As told in the opening credits, the crew of 5 young friends planned to take on the golden mile, which consists of drinking a pint at each of the 12 pubs in their hometown. Sadly, the group never quite finished the golden mile and that failure has always haunted perpetual man-child, Gary (Pegg). He recruits the old gang consisting of Andy (Frost), Oliver (Martin Freeman), Steven (Paddy Considine) and Peter (Eddie Marsan) to finally complete the golden mile 20 years later. Each of the men have grown up and left their hooligan past behind them, but join in to appease Gary. Though, something about the townspeople seems “off,” and as the crew get further on in their pub crawl, they start to realize what they’re up against and what has taken over their hometown.

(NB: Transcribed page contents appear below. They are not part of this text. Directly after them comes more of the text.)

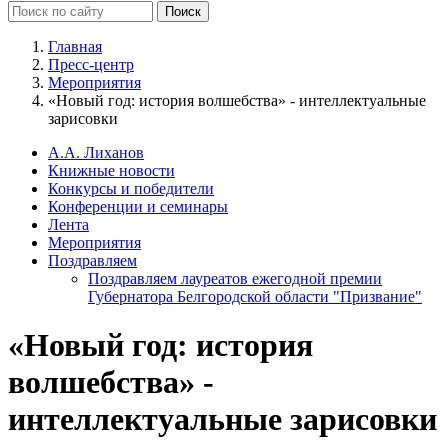
Главная
Пресс-центр
Мероприятия
«Новый год: история волшебства» - интеллектуальные
зарисовки
А.А. Лиханов
Книжные новости
Конкурсы и победители
Конференции и семинары
Лента
Мероприятия
Поздравляем
Поздравляем лауреатов ежегодной премии
Губернатора Белгородской области "Призвание"
«Новый год: история
волшебства» -
интеллектуальные зарисовки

Any fan of the previous two movies (Shaun & Fuzz) will gladly take the cinematic pub crawl with these guys, who clearly have chemistry. It was fantastic to see Frost play the straight man to Pegg’s immature booze hound. Rosamund Pike adds a small dose of the feminine touch into a movie that could almost be considered a sausage party. She plays Oliver’s sister, who both Gary and Steven have a past with. Though, as I said before, the true romance in this trilogy is the bromance between Frost and Pegg.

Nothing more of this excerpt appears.